Apesar do crescente fluxo de haitianos no Brasil desde 2010, resultado do Acordo Humanitário entre os dois países, a maioria dos atendimentos da Pastoral é para sul americanos. Entre as 361 pessoas atendidas desde 2013, pouco mais da metade eram argentinos. Foram 181. O Uruguai, segundo país da lista, teve 44 atendimentos. Além disso, 165 regularizações feitas na Pastoral foram realizadas pelo Acordo Mercosul, que autoriza a permanência dos sul americanos em território brasileiro.

Nos últimos dois anos a Pastoral já recebeu pessoas de 30 países, com média de 144 atendimentos por mês. Segundo Tamajara, cada pessoa costuma retornar cinco vezes à Pastoral para regularizar e atualizar a sua permanência no Brasil. “Primeiro eles vem em busca de orientação.
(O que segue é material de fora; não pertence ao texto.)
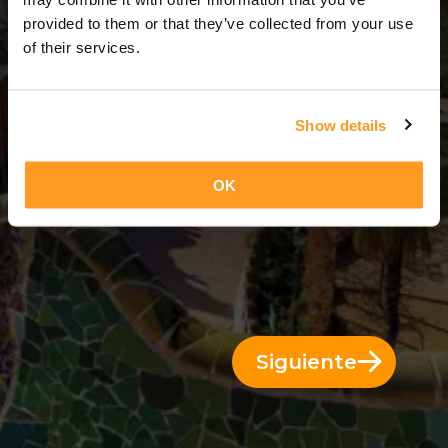
3 Días = 2 Noches
provided to them or that they’ve collected from your use
of their services.
Show details
OK
Siguiente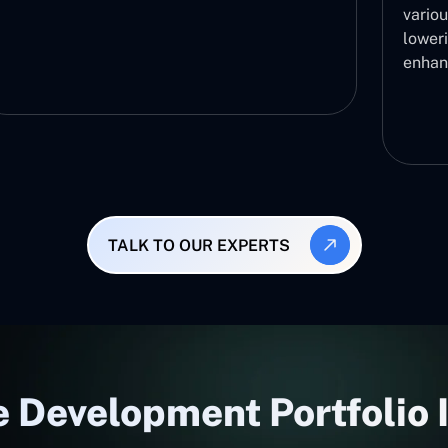
variou
lower
enhan
TALK TO OUR EXPERTS
 Development Portfolio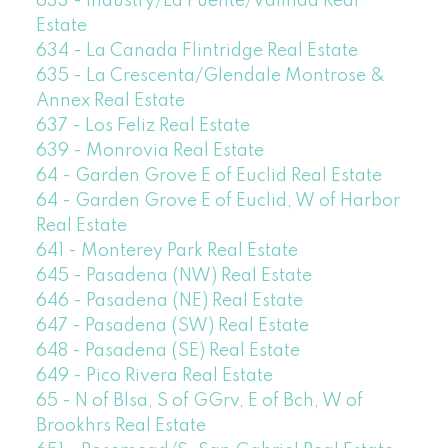
633 - Industry/La Puente/Valinda Real
Estate
634 - La Canada Flintridge Real Estate
635 - La Crescenta/Glendale Montrose &
Annex Real Estate
637 - Los Feliz Real Estate
639 - Monrovia Real Estate
64 - Garden Grove E of Euclid Real Estate
64 - Garden Grove E of Euclid, W of Harbor
Real Estate
641 - Monterey Park Real Estate
645 - Pasadena (NW) Real Estate
646 - Pasadena (NE) Real Estate
647 - Pasadena (SW) Real Estate
648 - Pasadena (SE) Real Estate
649 - Pico Rivera Real Estate
65 - N of Blsa, S of GGrv, E of Bch, W of
Brookhrs Real Estate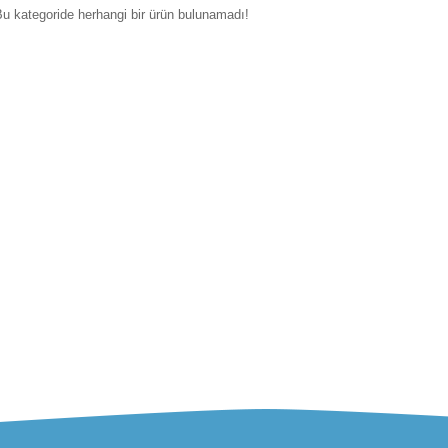
u kategoride herhangi bir ürün bulunamadı!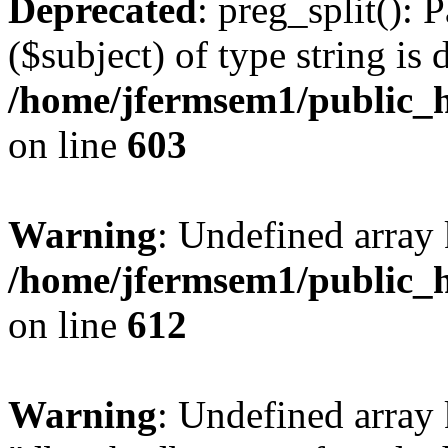
Deprecated
: preg_split(): 
($subject) of type string is 
/home/jfermsem1/public_h
on line
603
Warning
: Undefined array
/home/jfermsem1/public_h
on line
612
Warning
: Undefined array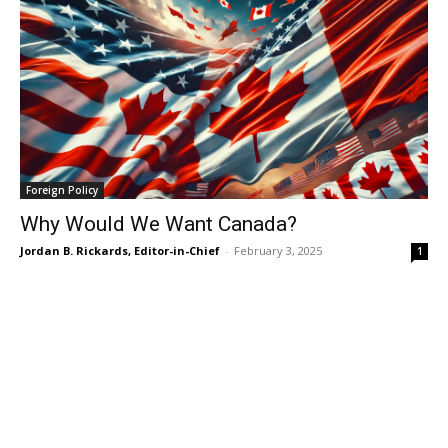
Foreign Policy
Why Would We Want Canada?
Jordan B. Rickards, Editor-in-Chief
-
February 3, 2025
1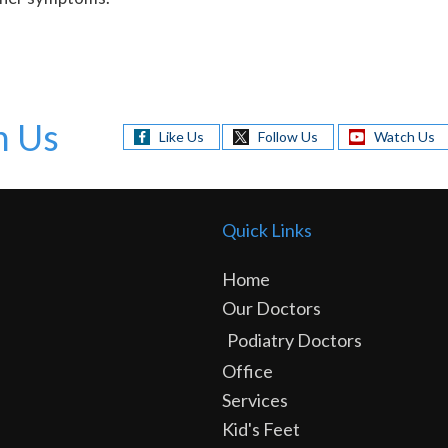
h Us
Like Us
Follow Us
Watch Us
Quick Links
Home
Our Doctors
Podiatry Doctors
Office
Services
Kid's Feet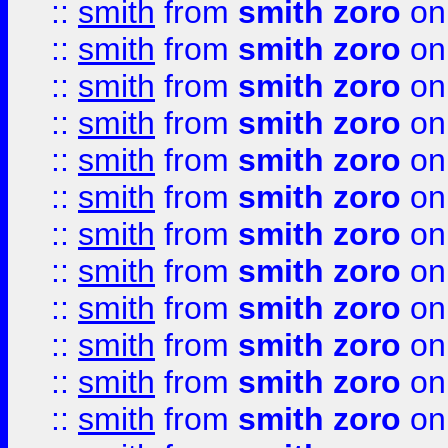
::
smith
from
smith zoro
on
::
smith
from
smith zoro
on
::
smith
from
smith zoro
on
::
smith
from
smith zoro
on
::
smith
from
smith zoro
on
::
smith
from
smith zoro
on
::
smith
from
smith zoro
on
::
smith
from
smith zoro
on
::
smith
from
smith zoro
on
::
smith
from
smith zoro
on
::
smith
from
smith zoro
on
::
smith
from
smith zoro
on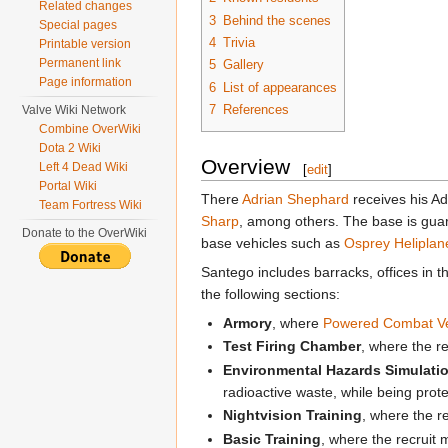
Related changes
3
Behind the scenes
Special pages
4
Trivia
Printable version
Permanent link
5
Gallery
Page information
6
List of appearances
7
References
Valve Wiki Network
Combine OverWiki
Dota 2 Wiki
Overview
Left 4 Dead Wiki
[
edit
]
Portal Wiki
There
Adrian Shephard
receives his A
Team Fortress Wiki
Sharp
, among others. The base is gua
Donate to the OverWiki
base vehicles such as
Osprey Heliplan
Santego includes barracks, offices in 
the following sections:
Armory
, where
Powered Combat V
Test Firing Chamber
, where the r
Environmental Hazards Simulati
radioactive waste, while being prote
Nightvision Training
, where the r
Basic Training
, where the recruit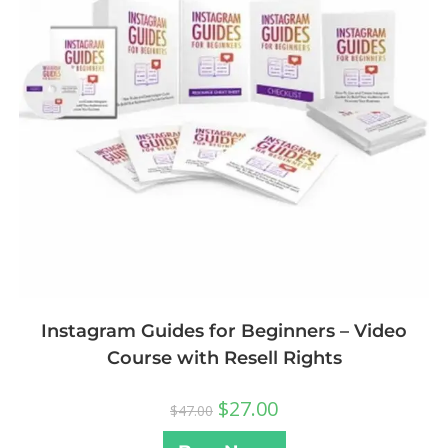
Instagram Guides for Beginners – Video
Course with Resell Rights
$
27.00
$
47.00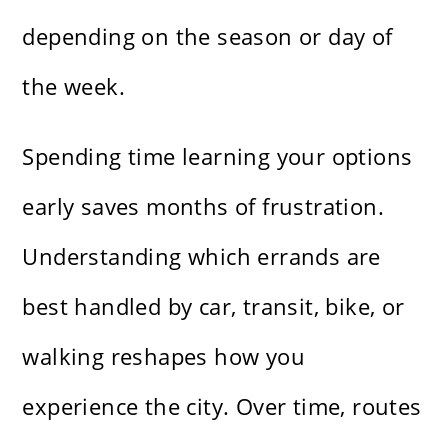
depending on the season or day of
the week.
Spending time learning your options
early saves months of frustration.
Understanding which errands are
best handled by car, transit, bike, or
walking reshapes how you
experience the city. Over time, routes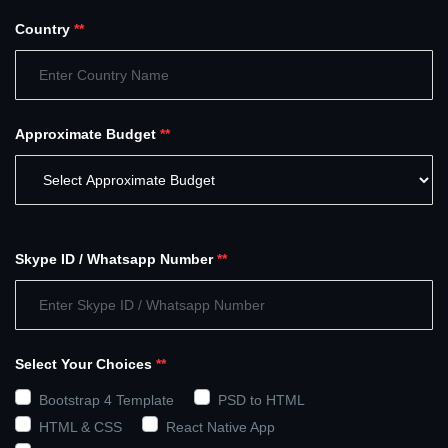
Country
**
Approximate Budget
**
Skype ID / Whatsapp Number
**
Select Your Choices
**
Bootstrap 4 Template
PSD to HTML
HTML & CSS
React Native App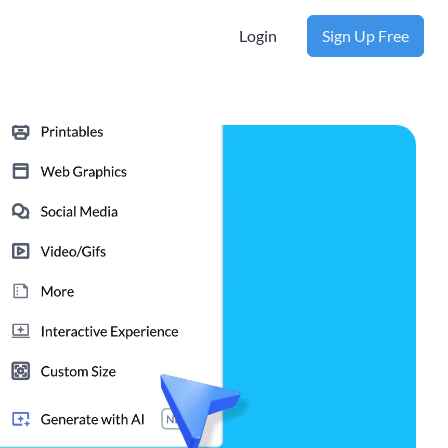
Login
Sign Up Free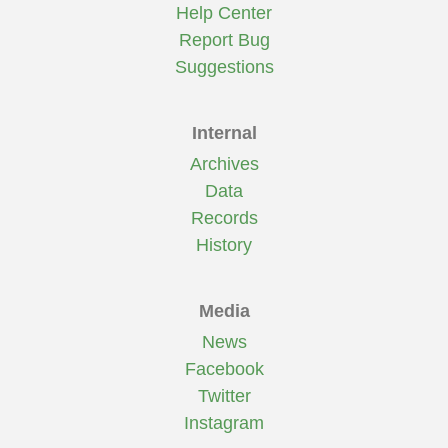
Help Center
Report Bug
Suggestions
Internal
Archives
Data
Records
History
Media
News
Facebook
Twitter
Instagram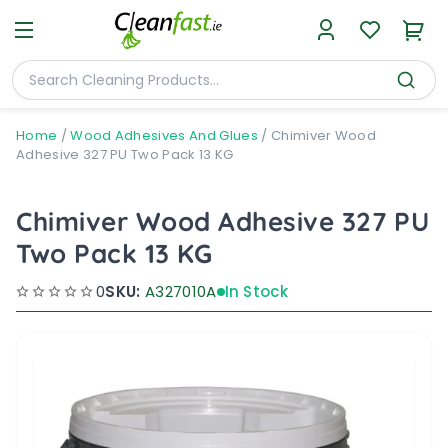
Home
/
Wood Adhesives And Glues
/
Chimiver Wood
Adhesive 327 PU Two Pack 13 KG
Chimiver Wood Adhesive 327 PU
Two Pack 13 KG
0
SKU:
A327010A
In Stock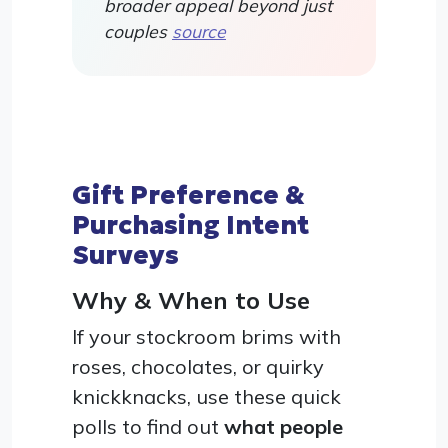
broader appeal beyond just
couples
source
Gift Preference &
Purchasing Intent
Surveys
Why & When to Use
If your stockroom brims with
roses, chocolates, or quirky
knickknacks, use these quick
polls to find out
what people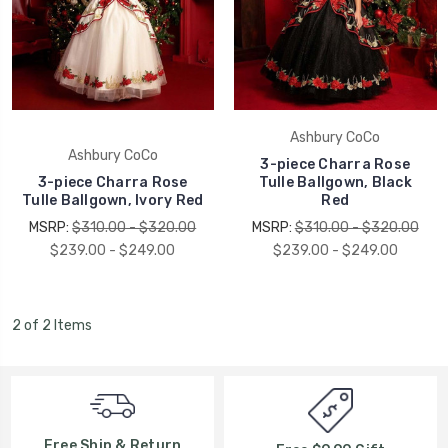
Ashbury CoCo
Ashbury CoCo
3-piece Charra Rose
3-piece Charra Rose
Tulle Ballgown, Black
Tulle Ballgown, Ivory Red
Red
MSRP:
$310.00 - $320.00
MSRP:
$310.00 - $320.00
$239.00 - $249.00
$239.00 - $249.00
2 of 2 Items
Free Ship & Return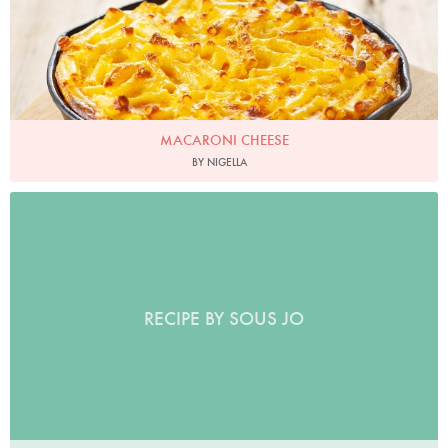
MACARONI CHEESE
BY NIGELLA
RECIPE BY SOUS JO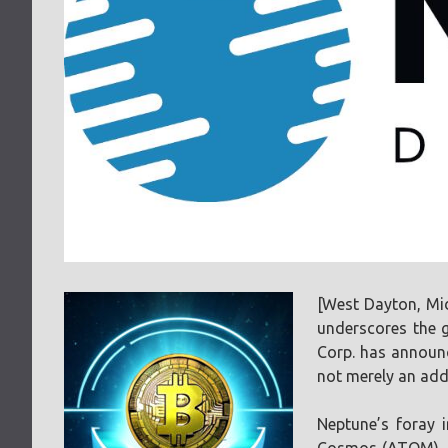
[West Dayton, Mi
underscores the g
Corp. has announc
not merely an addi
Neptune’s foray 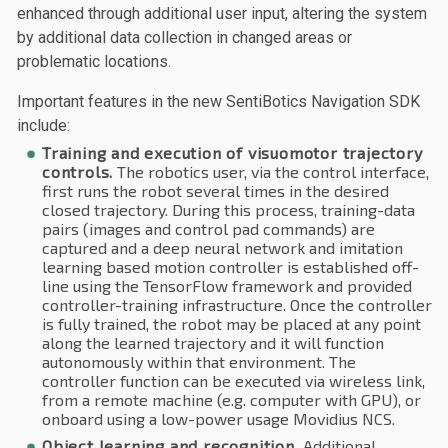
enhanced through additional user input, altering the system
by additional data collection in changed areas or
problematic locations.
Important features in the new SentiBotics Navigation SDK
include:
Training and execution of visuomotor trajectory
controls.
The robotics user, via the control interface,
first runs the robot several times in the desired
closed trajectory. During this process, training-data
pairs (images and control pad commands) are
captured and a deep neural network and imitation
learning based motion controller is established off-
line using the TensorFlow framework and provided
controller-training infrastructure. Once the controller
is fully trained, the robot may be placed at any point
along the learned trajectory and it will function
autonomously within that environment. The
controller function can be executed via wireless link,
from a remote machine (e.g. computer with GPU), or
onboard using a low-power usage Movidius NCS.
Object learning and recognition.
Additional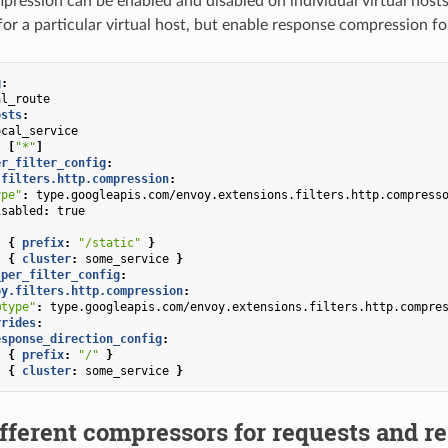
ression can be enabled and disabled on individual virtual hosts
or a particular virtual host, but enable response compression fo
g
:
al_route
osts
:
ocal_service
:
[
"*"
]
er_filter_config
:
.filters.http.compression
:
ype"
:
type.googleapis.com/envoy.extensions.filters.http.compress
isabled
:
true
:
{
 prefix
:
"/static"
}
:
{
 cluster
:
some_service
}
_per_filter_config
:
oy.filters.http.compression
:
@type"
:
type.googleapis.com/envoy.extensions.filters.http.compre
rrides
:
esponse_direction_config
:
:
{
 prefix
:
"/"
}
:
{
 cluster
:
some_service
}
fferent compressors for requests and r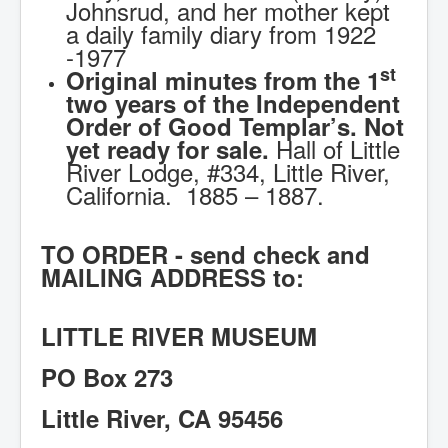
Johnsrud, and her mother kept
a daily family diary from 1922
-1977
st
Original minutes from the 1
two years of the Independent
Order of Good Templar’s. Not
Hall of Little
yet ready for sale.
River Lodge, #334, Little River,
California. 1885 – 1887.
TO ORDER - send check and
MAILING ADDRESS to:
LITTLE RIVER MUSEUM
PO Box 273
Little River, CA 95456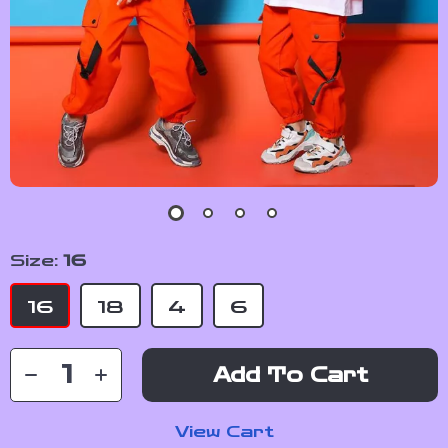
Size:
16
16
18
4
6
Add To Cart
View Cart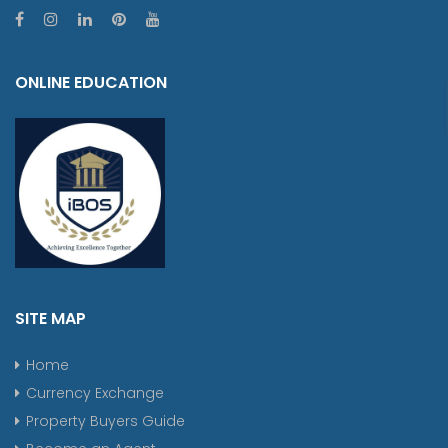
ONLINE EDUCATION
SITE MAP
Home
Currency Exchange
Property Buyers Guide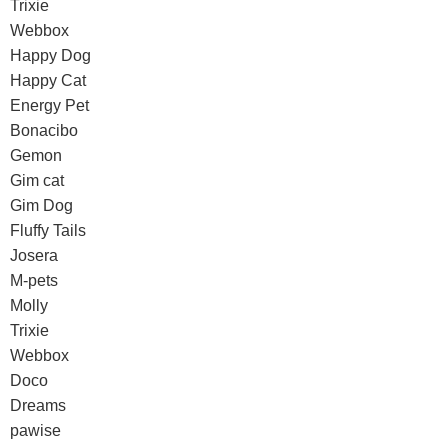
Trixie
Webbox
Happy Dog
Happy Cat
Energy Pet
Bonacibo
Gemon
Gim cat
Gim Dog
Fluffy Tails
Josera
M-pets
Molly
Trixie
Webbox
Doco
Dreams
pawise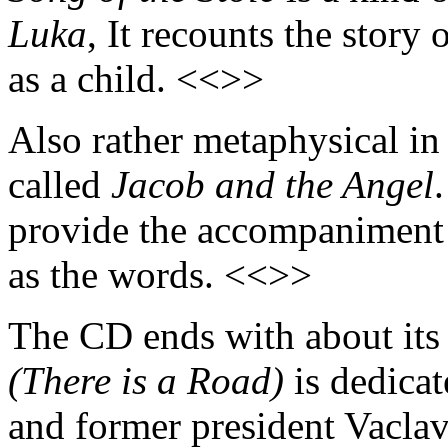
Luka
, It recounts the stor
as a child. <<>>
Also rather metaphysical in i
called
Jacob and the Angel
provide the accompaniment 
as the words. <<>>
The CD ends with about its
(There is a Road)
is dedicat
and former president Vaclav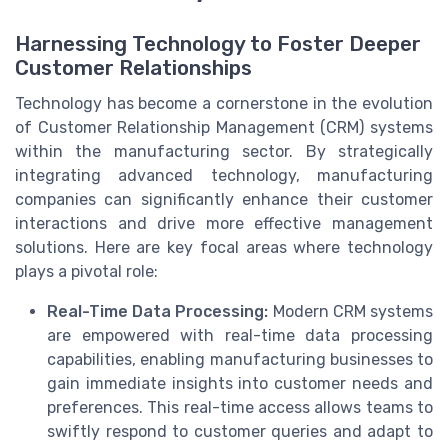
Harnessing Technology to Foster Deeper
Customer Relationships
Technology has become a cornerstone in the evolution
of Customer Relationship Management (CRM) systems
within the manufacturing sector. By strategically
integrating advanced technology, manufacturing
companies can significantly enhance their customer
interactions and drive more effective management
solutions. Here are key focal areas where technology
plays a pivotal role:
Real-Time Data Processing:
Modern CRM systems
are empowered with real-time data processing
capabilities, enabling manufacturing businesses to
gain immediate insights into customer needs and
preferences. This real-time access allows teams to
swiftly respond to customer queries and adapt to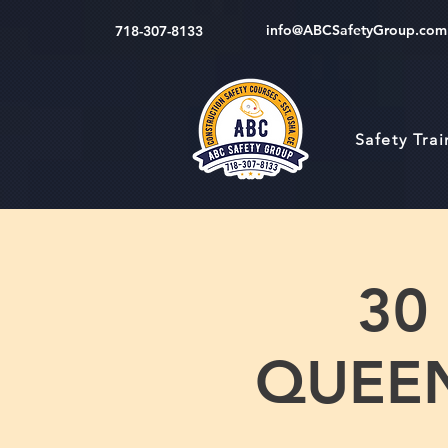
info@ABCSafetyGroup.com
718-307-8133
Safety Tra
30
QUEENS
Depois, trazem os documentos e são encaminhados para a Polícia Federal. E então costumam retornar para retirar o passaporte, carteira de trabalho, certificado de permanência, entre outros documentos”.

Tamajara explica que a Pastoral não abriga os migrantes, mas procura dar orientação para eles. Inicialmente são necessários dois documentos para a regularização: certidão de nascimento e lista de antecedentes criminais no país de origem. Segundo ela, esse procedimento é o mais demorado. “Há países, como o Chile, em que eu consigo esses documentos pela internet. Mas na Argentina, por exemplo, é necessário que algum parente vá até o Consulado em Buenos Aires. Enquanto ocorre a tramitação burocrática, algumas pessoas ficam em situação de rua, pois não é possível conseguir a carteira de trabalho e o albergue municipal só funciona entre às 20h e 6h”.

A Pastoral busca acordo com o poder público e empresas privadas para conseguir acolher melhor os migrantes, segundo explica o padre Joaquim. O padre agendou uma reunião com o prefeito César Souza Júnior e em breve participará de uma audiência pública na Assembleia Legislativa para debater o tema. Para Joaquim, a primeira ação é fazer um novo Estatuto do Imigrante. “Hoje o nosso maior adversário é a lei. Criado em 1980, durante a ditadura militar, o estatuto tem como maior objetivo a segurança nacional, e não o acolhimento do migrante. Há quatro anteprojetos tramitando no Congresso Nacional, mas falta vontade política para aprovação”.

Sobre a cadeira do padre Joaquim está o retrato de João Batista Scalabrini, bispo italiano que inspirou a iniciativa. O bispo fundou a Congregação dos Missionários de São Carlos em 1887 com o objetivo de cuidar dos migrantes italianos que estavam saindo do país. Os missionários scalabrinianos continuam presentes em vários locais do mundo, inclusive em Florianópolis. “Nós seguimos o que Scalabrini propôs: cuidar dos migrantes, não apenas italianos, mas todos que procurarem por nós”, explica o padre.

Além de acolher todas as nacionalidades, a Pastoral também não se restringe a religiões, apesar de pertencer a uma igreja católica. Para o padre Joaquim, o lado social prevalece em qualquer caso. “Deus nos dizia para evangelizarmos pelas semelhanças e não pelas diferenças. Claro que quem desejar é convidado a participar das missas, mas quem é de outra religião não terá nenhum tratamento diferenciado. Inclusive intermediamos para que todos possam exercer sua espiritualidade em Florianópolis”.

Apesar dos seus 78 anos, o padre Joaquim diz que ainda tem disposição para seguir o trabalho que iniciou há quase duas décadas. Sem apoio financeiro de entidades públicas ou privadas, é comum vê-lo usar o dinheiro de sua aposentadoria para pagar taxas de vistos ou protocolos para migrantes em situação de rua. “Eu faço isso pelo bem das pessoas, como Deus me ensinou”. Seu maior sonho é ter recursos para construir um dormitório e conseguir hospedar os migrantes na própria igreja. Assim, além de desejar paz e saúde, também poderia oferecer moradia e alimentação.”